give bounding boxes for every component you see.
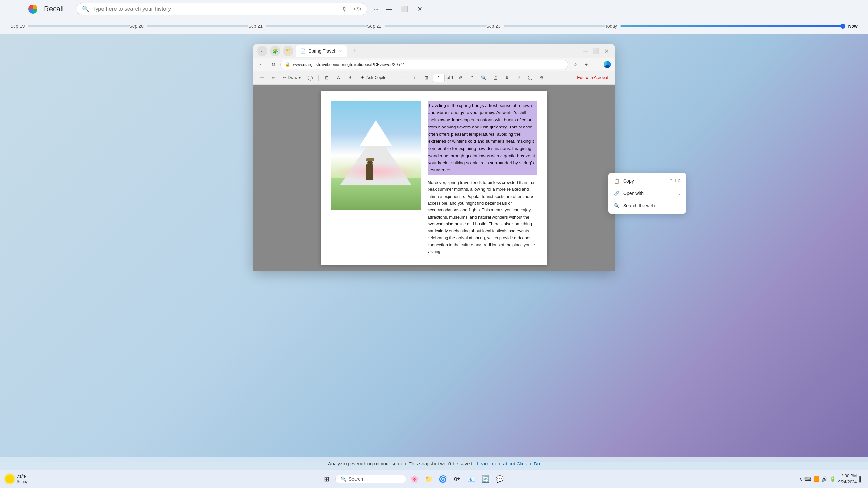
context-menu-open-with[interactable]: 🔗 Open with › [609, 187, 686, 199]
more-options-button[interactable]: ··· [374, 6, 378, 12]
extensions-button[interactable]: 🧩 [270, 46, 280, 56]
battery-icon[interactable]: 🔋 [830, 476, 836, 482]
browser-titlebar: ← 🧩 📁 📄 Spring Travel ✕ + — ⬜ ✕ [253, 44, 615, 58]
taskbar-edge-button[interactable]: 🌀 [437, 473, 449, 485]
browser-close-button[interactable]: ✕ [602, 46, 611, 56]
start-button[interactable]: ⊞ [321, 473, 333, 485]
mic-icon[interactable]: 🎙 [342, 6, 347, 12]
pdf-search-button[interactable]: 🔍 [479, 73, 489, 83]
taskbar-recall-button[interactable]: 🔄 [480, 473, 492, 485]
ask-copilot-label: Ask Copilot [366, 75, 388, 80]
taskbar-search-label: Search [349, 476, 363, 482]
temperature-display: 71°F [17, 474, 28, 479]
context-menu-search-web[interactable]: 🔍 Search the web [609, 199, 686, 212]
pdf-erase-button[interactable]: ◯ [306, 73, 315, 83]
person-body [366, 164, 373, 180]
pdf-draw-button[interactable]: ✒ Draw ▾ [280, 74, 304, 82]
browser-minimize-button[interactable]: — [581, 46, 590, 56]
taskbar-widgets-button[interactable]: 🌸 [409, 473, 421, 485]
taskbar-files-button[interactable]: 📁 [423, 473, 435, 485]
copilot-icon-button[interactable]: ✦ [582, 60, 591, 69]
time-display: 2:30 PM [838, 473, 857, 479]
speaker-icon[interactable]: 🔊 [822, 476, 828, 482]
taskbar-search-box[interactable]: 🔍 Search [335, 475, 406, 483]
back-button[interactable]: ← [10, 3, 22, 15]
pdf-settings-button[interactable]: ⚙ [537, 73, 547, 83]
pdf-print-button[interactable]: 🖨 [491, 73, 500, 83]
rotate-button[interactable]: ↺ [456, 73, 465, 83]
timeline-track-sep21 [266, 26, 367, 27]
pdf-page: Traveling in the spring brings a fresh s… [321, 91, 547, 265]
favorites-button[interactable]: ☆ [571, 60, 580, 69]
chevron-up-icon[interactable]: ∧ [799, 476, 802, 482]
timeline-now-label: Now [848, 24, 858, 29]
taskbar-mail-button[interactable]: 📧 [466, 473, 477, 485]
pdf-share-button[interactable]: ↗ [514, 73, 523, 83]
taskbar-teams-button[interactable]: 💬 [494, 473, 506, 485]
pdf-read-button[interactable]: 𝐴 [345, 73, 355, 83]
maximize-button[interactable]: ⬜ [399, 4, 409, 14]
learn-more-link[interactable]: Learn more about Click to Do [477, 461, 540, 466]
person-head [368, 160, 373, 165]
search-web-icon: 🔍 [614, 203, 619, 208]
pen-icon: ✒ [283, 75, 286, 80]
pdf-content-area: Traveling in the spring brings a fresh s… [253, 85, 615, 271]
workspace-button[interactable]: 📁 [283, 46, 293, 56]
page-number-input[interactable] [433, 73, 445, 82]
fit-page-button[interactable]: ⊞ [422, 73, 431, 83]
recall-topbar: ← Recall 🔍 🎙 </> ··· — ⬜ ✕ [0, 0, 868, 18]
new-tab-button[interactable]: + [349, 46, 359, 56]
browser-right-icons: ☆ ✦ ··· [571, 60, 611, 69]
context-menu-copy[interactable]: 📋 Copy Ctrl+C [609, 175, 686, 187]
open-with-label: Open with [623, 191, 644, 196]
network-icon[interactable]: 📶 [813, 476, 819, 482]
toolbar-separator [318, 74, 319, 81]
pdf-text-column: Traveling in the spring brings a fresh s… [428, 101, 537, 255]
timeline-today[interactable]: Today [605, 24, 843, 29]
pdf-travel-image [331, 101, 421, 210]
keyboard-icon[interactable]: ⌨ [804, 476, 811, 482]
pdf-notes-button[interactable]: 🗒 [467, 73, 477, 83]
address-bar[interactable]: 🔒 www.margiestravel.com/springtravelidea… [280, 60, 568, 69]
timeline-sep21[interactable]: Sep 21 [248, 24, 367, 29]
zoom-out-button[interactable]: − [398, 73, 408, 83]
back-list-button[interactable]: ← [257, 46, 268, 56]
browser-more-button[interactable]: ··· [593, 60, 602, 69]
timeline-sep23[interactable]: Sep 23 [486, 24, 605, 29]
pdf-annotation-button[interactable]: ✏ [269, 73, 278, 83]
taskbar-center: ⊞ 🔍 Search 🌸 📁 🌀 🛍 📧 🔄 💬 [28, 473, 799, 485]
timeline-sep20[interactable]: Sep 20 [129, 24, 248, 29]
zoom-in-button[interactable]: + [410, 73, 420, 83]
browser-maximize-button[interactable]: ⬜ [592, 46, 600, 56]
code-icon[interactable]: </> [353, 6, 362, 12]
taskbar-store-button[interactable]: 🛍 [452, 473, 463, 485]
recall-search-bar[interactable]: 🔍 🎙 </> [76, 3, 367, 15]
timeline-sep22[interactable]: Sep 22 [367, 24, 486, 29]
browser-back-button[interactable]: ← [257, 60, 266, 69]
pdf-menu-button[interactable]: ☰ [257, 73, 267, 83]
close-button[interactable]: ✕ [414, 4, 425, 14]
pdf-view-button[interactable]: ⊡ [322, 73, 332, 83]
history-search-input[interactable] [92, 6, 338, 12]
person-hat [366, 158, 374, 161]
timeline-track-sep20 [147, 26, 248, 27]
status-bar: Analyzing everything on your screen. Thi… [0, 457, 868, 470]
pdf-font-button[interactable]: A [334, 73, 343, 83]
clock-widget[interactable]: 2:30 PM 9/24/2024 [838, 473, 857, 485]
ask-copilot-button[interactable]: ✦ Ask Copilot [357, 74, 392, 82]
timeline-sep19[interactable]: Sep 19 [10, 24, 129, 29]
edit-with-acrobat-button[interactable]: Edit with Acrobat [575, 74, 611, 82]
show-desktop-button[interactable]: ▌ [859, 476, 863, 482]
timeline-track-today [620, 26, 843, 27]
browser-refresh-button[interactable]: ↻ [269, 60, 278, 69]
timeline-track-sep22 [384, 26, 486, 27]
main-content-area: ← 🧩 📁 📄 Spring Travel ✕ + — ⬜ ✕ ← ↻ 🔒 ww… [0, 34, 868, 462]
pdf-download-button[interactable]: ⬇ [502, 73, 512, 83]
pdf-expand-button[interactable]: ⛶ [525, 73, 535, 83]
minimize-button[interactable]: — [383, 4, 394, 14]
submenu-arrow-icon: › [679, 191, 681, 196]
weather-text: 71°F Sunny [17, 474, 28, 484]
spring-travel-tab[interactable]: 📄 Spring Travel ✕ [296, 45, 347, 57]
tab-close-button[interactable]: ✕ [339, 49, 342, 54]
pdf-normal-paragraph: Moreover, spring travel tends to be less… [428, 179, 537, 255]
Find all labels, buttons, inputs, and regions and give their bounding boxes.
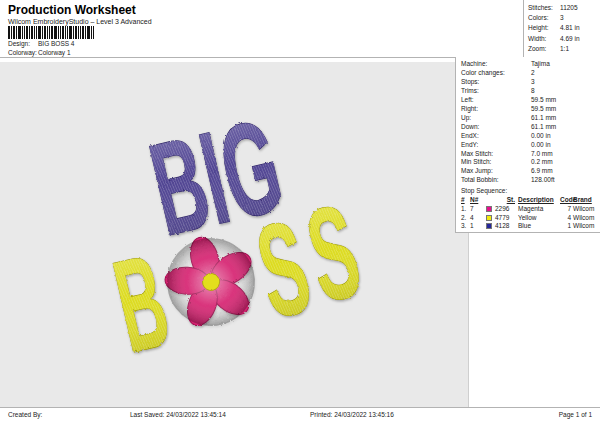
col-code: Code — [560, 196, 573, 205]
machine-panel: Machine:Tajima Color changes:2 Stops:3 T… — [455, 57, 600, 233]
seq-brand: Wilcom — [573, 214, 598, 223]
trims-label: Trims: — [461, 87, 531, 96]
left-value: 59.5 mm — [531, 96, 556, 103]
summary-row-width: Width:4.69 in — [528, 34, 600, 44]
machine-label: Machine: — [461, 60, 531, 69]
stop-sequence-row: 2. 4 4779 Yellow 4 Wilcom — [461, 214, 600, 223]
total-bobbin-value: 128.00ft — [531, 176, 555, 183]
machine-row: Up:61.1 mm — [461, 114, 600, 123]
summary-box: Stitches:11205 Colors:3 Height:4.81 in W… — [523, 0, 600, 57]
stitches-label: Stitches: — [528, 3, 560, 13]
stops-label: Stops: — [461, 78, 531, 87]
seq-n: 7 — [470, 205, 486, 214]
stop-sequence-title: Stop Sequence: — [461, 187, 600, 195]
machine-row: EndX:0.00 in — [461, 132, 600, 141]
machine-row: Min Stitch:0.2 mm — [461, 158, 600, 167]
width-value: 4.69 in — [560, 35, 580, 42]
trims-value: 8 — [531, 87, 535, 94]
header: Production Worksheet Wilcom EmbroiderySt… — [0, 0, 600, 58]
summary-row-height: Height:4.81 in — [528, 23, 600, 33]
app-subtitle: Wilcom EmbroideryStudio – Level 3 Advanc… — [8, 18, 152, 25]
last-saved-text: Last Saved: 24/03/2022 13:45:14 — [130, 411, 226, 418]
seq-code: 7 — [560, 205, 573, 214]
max-stitch-value: 7.0 mm — [531, 150, 553, 157]
zoom-label: Zoom: — [528, 44, 560, 54]
seq-st: 4779 — [495, 214, 518, 223]
printed-text: Printed: 24/03/2022 13:45:16 — [310, 411, 394, 418]
stop-sequence-row: 1. 7 2296 Magenta 7 Wilcom — [461, 205, 600, 214]
left-label: Left: — [461, 96, 531, 105]
production-worksheet-page: Production Worksheet Wilcom EmbroiderySt… — [0, 0, 600, 424]
endy-label: EndY: — [461, 141, 531, 150]
design-row: Design:BIG BOSS 4 — [8, 40, 75, 47]
page-title: Production Worksheet — [8, 3, 136, 17]
up-label: Up: — [461, 114, 531, 123]
machine-row: Trims:8 — [461, 87, 600, 96]
color-changes-label: Color changes: — [461, 69, 531, 78]
colors-label: Colors: — [528, 13, 560, 23]
summary-row-colors: Colors:3 — [528, 13, 600, 23]
stop-sequence-header: # N# St. Description Code Brand — [461, 196, 600, 205]
machine-row: EndY:0.00 in — [461, 141, 600, 150]
color-changes-value: 2 — [531, 69, 535, 76]
endx-label: EndX: — [461, 132, 531, 141]
thread-swatch-yellow — [486, 215, 492, 221]
design-value: BIG BOSS 4 — [38, 40, 75, 47]
seq-code: 1 — [560, 222, 573, 231]
machine-row: Max Jump:6.9 mm — [461, 167, 600, 176]
min-stitch-value: 0.2 mm — [531, 158, 553, 165]
seq-brand: Wilcom — [573, 205, 598, 214]
stops-value: 3 — [531, 78, 535, 85]
machine-row: Max Stitch:7.0 mm — [461, 150, 600, 159]
seq-st: 2296 — [495, 205, 518, 214]
summary-row-zoom: Zoom:1:1 — [528, 44, 600, 54]
machine-row: Stops:3 — [461, 78, 600, 87]
colorway-label: Colorway: — [8, 49, 38, 56]
machine-row: Machine:Tajima — [461, 60, 600, 69]
summary-row-stitches: Stitches:11205 — [528, 3, 600, 13]
seq-code: 4 — [560, 214, 573, 223]
design-label: Design: — [8, 40, 38, 47]
seq-n: 4 — [470, 214, 486, 223]
width-label: Width: — [528, 34, 560, 44]
thread-swatch-blue — [486, 223, 492, 229]
max-stitch-label: Max Stitch: — [461, 150, 531, 159]
right-value: 59.5 mm — [531, 105, 556, 112]
machine-row: Total Bobbin:128.00ft — [461, 176, 600, 185]
col-brand: Brand — [573, 196, 598, 205]
embroidery-design: BIG BIG BIG B B B — [0, 62, 469, 407]
col-num: # — [461, 196, 470, 205]
seq-num: 3. — [461, 222, 470, 231]
right-label: Right: — [461, 105, 531, 114]
height-label: Height: — [528, 23, 560, 33]
design-canvas: BIG BIG BIG B B B — [0, 62, 469, 407]
seq-n: 1 — [470, 222, 486, 231]
endx-value: 0.00 in — [531, 132, 551, 139]
col-description: Description — [518, 196, 560, 205]
thread-swatch-magenta — [486, 206, 492, 212]
page-number: Page 1 of 1 — [559, 411, 592, 418]
barcode — [8, 26, 94, 39]
seq-description: Blue — [518, 222, 560, 231]
machine-value: Tajima — [531, 60, 550, 67]
machine-row: Right:59.5 mm — [461, 105, 600, 114]
height-value: 4.81 in — [560, 24, 580, 31]
up-value: 61.1 mm — [531, 114, 556, 121]
seq-description: Magenta — [518, 205, 560, 214]
footer: Created By: Last Saved: 24/03/2022 13:45… — [0, 407, 600, 424]
max-jump-value: 6.9 mm — [531, 167, 553, 174]
seq-description: Yellow — [518, 214, 560, 223]
machine-row: Left:59.5 mm — [461, 96, 600, 105]
min-stitch-label: Min Stitch: — [461, 158, 531, 167]
seq-brand: Wilcom — [573, 222, 598, 231]
seq-st: 4128 — [495, 222, 518, 231]
col-n: N# — [470, 196, 486, 205]
seq-num: 1. — [461, 205, 470, 214]
total-bobbin-label: Total Bobbin: — [461, 176, 531, 185]
created-by-label: Created By: — [8, 411, 42, 418]
stop-sequence-row: 3. 1 4128 Blue 1 Wilcom — [461, 222, 600, 231]
stitches-value: 11205 — [560, 4, 578, 11]
colorway-row: Colorway:Colorway 1 — [8, 49, 71, 56]
colors-value: 3 — [560, 14, 564, 21]
endy-value: 0.00 in — [531, 141, 551, 148]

### Task description
If a line of the records includes the string "close", copy it out.

### Exercise response
browser-close-button[interactable]: ✕ [602, 46, 611, 56]
close-button[interactable]: ✕ [414, 4, 425, 14]
tab-close-button[interactable]: ✕ [339, 49, 342, 54]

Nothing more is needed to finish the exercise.